Rechtsanwälte - Dr. Spinner-Ahnert & Falke

Rechtsanwalt für Umgangsrecht Wechselmodell

Wir sind Ihr Experte für das Wechselmodell in Frankfurt

Im Residenzmodell lebt das Kind bei einem Elternteil, der die überwiegende Betreuung und Erziehungsaufgaben leistet, während es beim anderen Elternteil nur besuchsweise am Wochenende oder in den Ferien ist. Hiervon abzugrenzen ist das Wechselmodell, das einen Gegenentwurf zum Residenzmodell darstellt. Im Idealfall verbringt das Kind annähernd die gleiche Betreuungszeit bei beiden Elternteilen (50:50 %). Im Wechselmodell gibt es jedenfalls keinen allein erziehenden Elternteil mehr.

Schadet das Wechselmodell meinem Kind?

Als Familienanwalt hört man immer wieder, dass das Wechselmodell dem Kind schadet. Dies ist empirisch nicht nachgewiesen. Dieselben Argumente, die heute gegen das Wechselmodell vorgebracht werden, wurden in den 80er oder 90er Jahren gegen die gemeinsame elterliche Sorge erhoben. Auch damals wurden Befürchtungen laut, gemeinsame elterliche Sorge nach Trennung und Scheidung ginge auf gar keinen Fall gegen den Willen beider Eltern, weil sonst die möglichen Konflikte zwischen den Eltern kein Ende fänden.
Die Vorurteile gegen das Wechselmodell werden vortrefflich von den Jugendämtern, den Gerichten sowie von schlechten Familienanwälten vorgetragen. Falsche Vorurteile gegen das Wechselmodell sind:

Das Wechselmodell soll nur praktiziert werden, wenn beide Eltern es wollen.

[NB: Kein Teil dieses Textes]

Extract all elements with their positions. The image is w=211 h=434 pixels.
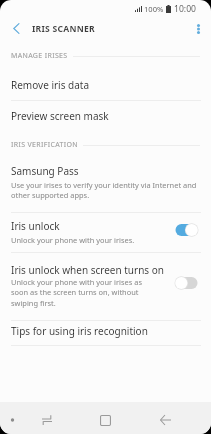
staticText: Preview screen mask: [11, 109, 109, 123]
staticText: MANAGE IRISES: [11, 51, 68, 61]
staticText: Unlock your phone with your irises as so…: [11, 277, 154, 309]
button[interactable]: Navigate up: [0, 16, 32, 41]
button[interactable]: Home: [78, 404, 133, 434]
button[interactable]: Samsung Pass: [0, 157, 211, 209]
staticText: Remove iris data: [11, 78, 90, 92]
staticText: Iris unlock when screen turns on: [11, 263, 164, 277]
button[interactable]: Remove iris data: [0, 70, 211, 100]
button[interactable]: Iris unlock: [0, 212, 211, 252]
staticText: Unlock your phone with your irises.: [11, 235, 135, 245]
staticText: IRIS SCANNER: [32, 23, 95, 35]
staticText: Use your irises to verify your identity …: [11, 180, 200, 201]
staticText: 100%: [144, 4, 164, 14]
button[interactable]: Iris unlock when screen turns on: [0, 252, 211, 320]
button[interactable]: Switch on: [174, 223, 199, 237]
staticText: Samsung Pass: [11, 164, 79, 178]
button[interactable]: Switch off: [174, 276, 199, 290]
button[interactable]: Back: [138, 404, 193, 434]
staticText: 10:00: [174, 3, 196, 15]
staticText: Tips for using iris recognition: [11, 324, 148, 338]
button[interactable]: More options: [185, 16, 211, 41]
button[interactable]: Tips for using iris recognition: [0, 320, 211, 342]
staticText: IRIS VERIFICATION: [11, 140, 78, 150]
button[interactable]: Recents: [19, 404, 74, 434]
button[interactable]: Preview screen mask: [0, 100, 211, 131]
staticText: Iris unlock: [11, 219, 60, 233]
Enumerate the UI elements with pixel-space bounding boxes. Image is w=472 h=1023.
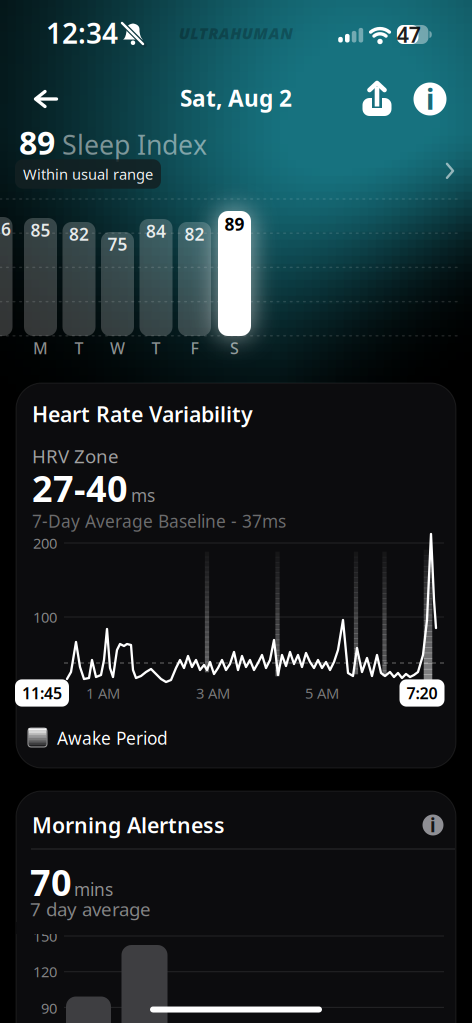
staticText: 85	[30, 218, 50, 242]
staticText: 7-Day Average Baseline - 37ms	[32, 510, 286, 532]
staticText: M	[33, 337, 48, 359]
staticText: 82	[184, 222, 204, 246]
staticText: 150	[33, 926, 57, 946]
staticText: T	[152, 337, 160, 359]
button[interactable]: Info	[416, 808, 450, 842]
staticText: Within usual range	[23, 164, 153, 184]
staticText: 82	[69, 222, 89, 246]
staticText: F	[190, 337, 198, 359]
staticText: ULTRAHUMAN	[179, 22, 293, 44]
staticText: i	[426, 80, 434, 118]
button[interactable]: Info	[408, 77, 452, 121]
staticText: 12:34	[46, 14, 118, 52]
staticText: 11:45	[22, 682, 62, 704]
staticText: i	[430, 813, 436, 837]
staticText: 84	[146, 220, 166, 242]
staticText: 5 AM	[305, 683, 339, 703]
staticText: 89	[19, 121, 55, 164]
staticText: 120	[33, 962, 57, 981]
staticText: 200	[33, 533, 57, 553]
staticText: 1 AM	[86, 683, 120, 703]
staticText: HRV Zone	[32, 444, 119, 468]
staticText: 7 day average	[30, 897, 151, 921]
staticText: Heart Rate Variability	[32, 400, 253, 428]
staticText: Morning Alertness	[32, 811, 225, 839]
staticText: 3 AM	[196, 683, 230, 703]
staticText: Awake Period	[57, 726, 168, 750]
staticText: mins	[74, 878, 113, 901]
staticText: 70	[30, 858, 72, 906]
staticText: T	[74, 337, 84, 359]
staticText: 90	[41, 998, 57, 1018]
staticText: ms	[131, 484, 155, 507]
staticText: 6	[1, 218, 11, 240]
button[interactable]: Share	[355, 77, 399, 121]
staticText: W	[110, 337, 125, 359]
staticText: 89	[224, 212, 244, 236]
staticText: S	[230, 337, 239, 359]
staticText: Sleep Index	[62, 127, 207, 162]
button[interactable]: 89	[0, 129, 472, 163]
staticText: 7:20	[406, 682, 438, 704]
button[interactable]: Back	[24, 77, 68, 121]
staticText: 47	[397, 20, 421, 49]
staticText: 100	[33, 607, 57, 627]
staticText: Sat, Aug 2	[180, 83, 292, 113]
staticText: 27-40	[32, 464, 128, 512]
staticText: 75	[108, 232, 128, 256]
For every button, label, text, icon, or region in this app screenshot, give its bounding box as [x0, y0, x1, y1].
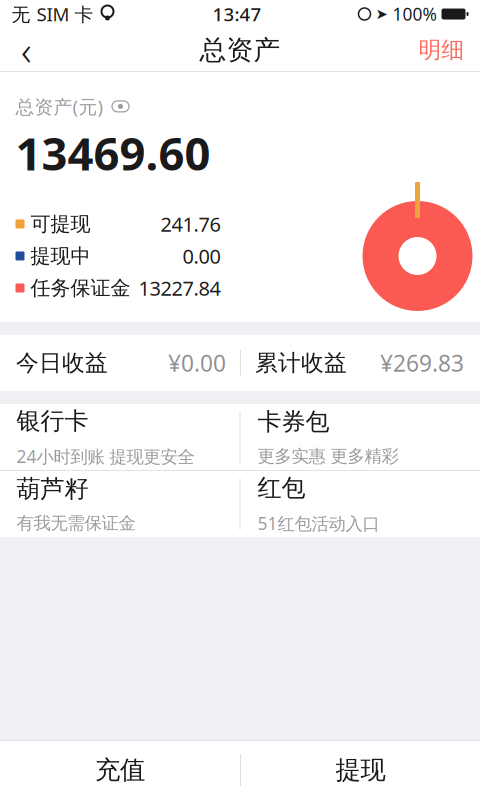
staticText: 13:47: [212, 2, 262, 26]
staticText: 有我无需保证金: [16, 513, 136, 534]
button[interactable]: 今日收益: [0, 335, 240, 391]
staticText: 总资产: [200, 34, 280, 66]
button[interactable]: 卡券包: [240, 404, 480, 470]
staticText: 今日收益: [16, 349, 108, 377]
button[interactable]: 银行卡: [0, 404, 240, 470]
staticText: 更多实惠 更多精彩: [258, 446, 398, 467]
staticText: ¥0.00: [168, 348, 226, 378]
staticText: ‹: [21, 23, 32, 76]
staticText: 卡券包: [258, 407, 330, 437]
staticText: ¥269.83: [380, 348, 464, 378]
staticText: 可提现: [30, 212, 90, 236]
staticText: 明细: [418, 36, 464, 64]
staticText: 无 SIM 卡: [12, 2, 94, 26]
staticText: ➤: [376, 6, 388, 22]
staticText: 总资产(元): [16, 94, 104, 119]
staticText: 任务保证金: [30, 276, 130, 300]
staticText: 红包: [258, 473, 306, 503]
button[interactable]: 累计收益: [241, 335, 480, 391]
staticText: 241.76: [160, 211, 220, 237]
button[interactable]: 葫芦籽: [0, 471, 240, 537]
button[interactable]: 红包: [240, 471, 480, 537]
staticText: 银行卡: [16, 406, 88, 436]
staticText: 充值: [95, 754, 145, 786]
button[interactable]: 明细: [402, 28, 480, 72]
staticText: 提现中: [30, 244, 90, 268]
staticText: 13469.60: [16, 123, 210, 183]
button[interactable]: 提现: [241, 740, 480, 800]
button[interactable]: 充值: [0, 740, 240, 800]
staticText: 51红包活动入口: [258, 512, 380, 535]
staticText: 提现: [336, 754, 386, 786]
staticText: 24小时到账 提现更安全: [16, 445, 194, 468]
button[interactable]: Back: [0, 28, 54, 72]
staticText: 葫芦籽: [16, 474, 88, 504]
staticText: 0.00: [182, 243, 220, 269]
staticText: 累计收益: [255, 349, 347, 377]
staticText: 100%: [392, 2, 436, 26]
staticText: 13227.84: [138, 275, 220, 301]
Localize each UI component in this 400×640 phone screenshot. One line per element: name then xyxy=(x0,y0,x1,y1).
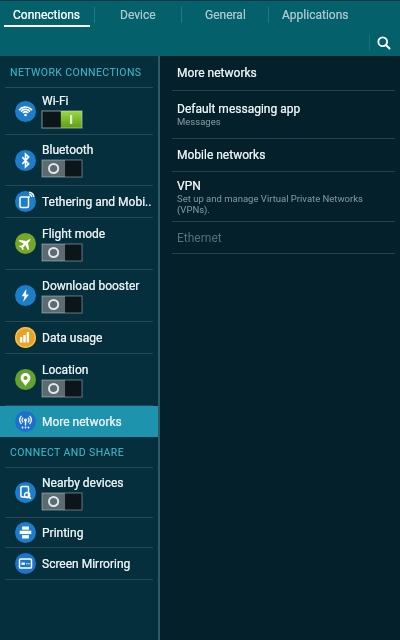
button[interactable]: Default messaging app xyxy=(160,91,400,139)
staticText: Connections xyxy=(13,8,81,22)
staticText: Wi-Fi xyxy=(42,94,69,108)
staticText: VPN xyxy=(177,179,201,193)
button[interactable]: Nearby devices xyxy=(0,468,158,518)
button[interactable]: Flight mode xyxy=(0,218,158,270)
staticText: Bluetooth xyxy=(42,143,94,157)
button[interactable]: Device xyxy=(95,0,181,30)
staticText: Default messaging app xyxy=(177,102,301,116)
button[interactable]: General xyxy=(182,0,268,30)
staticText: NETWORK CONNECTIONS xyxy=(10,66,142,78)
button[interactable] xyxy=(376,35,392,51)
staticText: (VPNs). xyxy=(177,204,210,215)
button[interactable]: More networks xyxy=(0,406,158,437)
button[interactable]: Data usage xyxy=(0,322,158,354)
button[interactable]: Tethering and Mobi.. xyxy=(0,186,158,218)
staticText: More networks xyxy=(177,66,257,80)
button[interactable]: Printing xyxy=(0,518,158,548)
staticText: Tethering and Mobi.. xyxy=(42,195,152,209)
button[interactable]: VPN xyxy=(160,172,400,222)
button[interactable]: Mobile networks xyxy=(160,139,400,172)
staticText: Data usage xyxy=(42,331,103,345)
staticText: Printing xyxy=(42,526,84,540)
staticText: More networks xyxy=(42,415,122,429)
staticText: Set up and manage Virtual Private Networ… xyxy=(177,193,363,204)
button[interactable]: Applications xyxy=(269,0,361,30)
button[interactable]: Connections xyxy=(0,0,94,30)
staticText: Ethernet xyxy=(177,231,222,245)
button[interactable]: Screen Mirroring xyxy=(0,548,158,580)
staticText: Mobile networks xyxy=(177,148,266,162)
staticText: Nearby devices xyxy=(42,476,124,490)
staticText: CONNECT AND SHARE xyxy=(10,446,125,458)
button[interactable]: Wi-Fi xyxy=(0,88,158,135)
staticText: Screen Mirroring xyxy=(42,557,131,571)
staticText: Applications xyxy=(282,8,349,22)
staticText: General xyxy=(205,8,246,22)
staticText: Location xyxy=(42,363,89,377)
staticText: Download booster xyxy=(42,279,140,293)
staticText: Device xyxy=(120,8,156,22)
staticText: Messages xyxy=(177,116,221,127)
button[interactable]: Ethernet xyxy=(160,222,400,254)
button[interactable]: Download booster xyxy=(0,270,158,322)
button[interactable]: Location xyxy=(0,354,158,406)
button[interactable]: Bluetooth xyxy=(0,135,158,186)
staticText: Flight mode xyxy=(42,227,106,241)
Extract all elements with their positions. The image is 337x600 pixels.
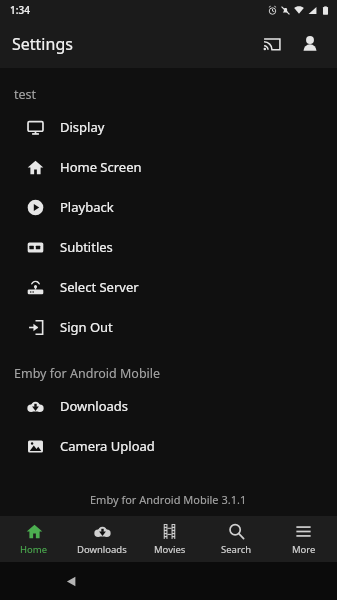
button[interactable]: Home bbox=[0, 516, 68, 562]
staticText: Home bbox=[20, 543, 48, 556]
button[interactable]: Home Screen bbox=[0, 147, 337, 187]
staticText: Sign Out bbox=[60, 318, 113, 336]
staticText: Camera Upload bbox=[60, 437, 155, 455]
button[interactable]: Camera Upload bbox=[0, 426, 337, 466]
button[interactable]: Subtitles bbox=[0, 227, 337, 267]
staticText: test bbox=[14, 86, 37, 103]
staticText: More bbox=[292, 543, 316, 556]
button[interactable]: Sign Out bbox=[0, 307, 337, 347]
button[interactable]: Downloads bbox=[0, 386, 337, 426]
staticText: Select Server bbox=[60, 278, 139, 296]
button[interactable]: Account bbox=[291, 25, 329, 63]
button[interactable]: Cast bbox=[253, 25, 291, 63]
staticText: 1:34 bbox=[10, 3, 30, 17]
staticText: Emby for Android Mobile 3.1.1 bbox=[90, 492, 247, 507]
button[interactable]: Back bbox=[0, 562, 142, 600]
staticText: Emby for Android Mobile bbox=[14, 365, 161, 382]
button[interactable]: Display bbox=[0, 107, 337, 147]
staticText: Downloads bbox=[77, 543, 127, 556]
staticText: Search bbox=[221, 543, 252, 556]
staticText: Home Screen bbox=[60, 158, 142, 176]
button[interactable]: Playback bbox=[0, 187, 337, 227]
staticText: Settings bbox=[12, 33, 73, 55]
staticText: Playback bbox=[60, 198, 114, 216]
staticText: Subtitles bbox=[60, 238, 113, 256]
button[interactable]: More bbox=[270, 516, 337, 562]
staticText: Movies bbox=[154, 543, 186, 556]
staticText: Display bbox=[60, 118, 105, 136]
button[interactable]: Select Server bbox=[0, 267, 337, 307]
button[interactable]: Search bbox=[203, 516, 270, 562]
staticText: Downloads bbox=[60, 397, 129, 415]
button[interactable]: Movies bbox=[136, 516, 203, 562]
button[interactable]: Downloads bbox=[68, 516, 136, 562]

Auch wenn Eltern das Wechselmodell ursprünglich nicht wollten, fördert seine Praktizierung das Kindeswohl. Studien haben ergeben, dass Kinder in Wechselmodellfamilien bessere psychische Anpassungswerte als Kinder in Residenzmodellfamilien zeigen, unabhängig davon, ob die Eltern freiwillig oder unfreiwillig ein Wechselmodell praktizierten. Viele OLG-Entscheidungen lehnen das Wechselmodell ab, sobald es von einem Elternteil nicht gewollt ist. Hier steht die Annahme der Zustimmungspflicht beider Eltern über den Wünschen und Bedürfnissen des Kindes. Die meisten Kinder wünschen sich, dass beide Elternteile sich gleichwertig an der Erziehung der Kinder beteiligen. Die Zustimmungspflicht beider Eltern gibt den Elternteilen, die das Wechselmodell nicht wollen, das Vetorecht über die Praktizierung des Wechselmodells, somit also eine Alleinentscheidungsbefugnis.

Es darf aber nicht von der Zustimmung eines Elternteils abhängen, ob und wie der andere Elternteil seine Beziehung zum Kind fortsetzen kann. Dies würde gegen das Elternrecht aus Art. 6 Abs. 2 Satz 1 Grundgesetz verstoßen. Es kommt also ganz entscheidend darauf an, wie der ablehnende Elternteil seine Ablehnung gegen das Wechselmodel begründet. Welches Alternativkonzept hat der ablehnende Elternteil? Wie begründet er seine Haltung?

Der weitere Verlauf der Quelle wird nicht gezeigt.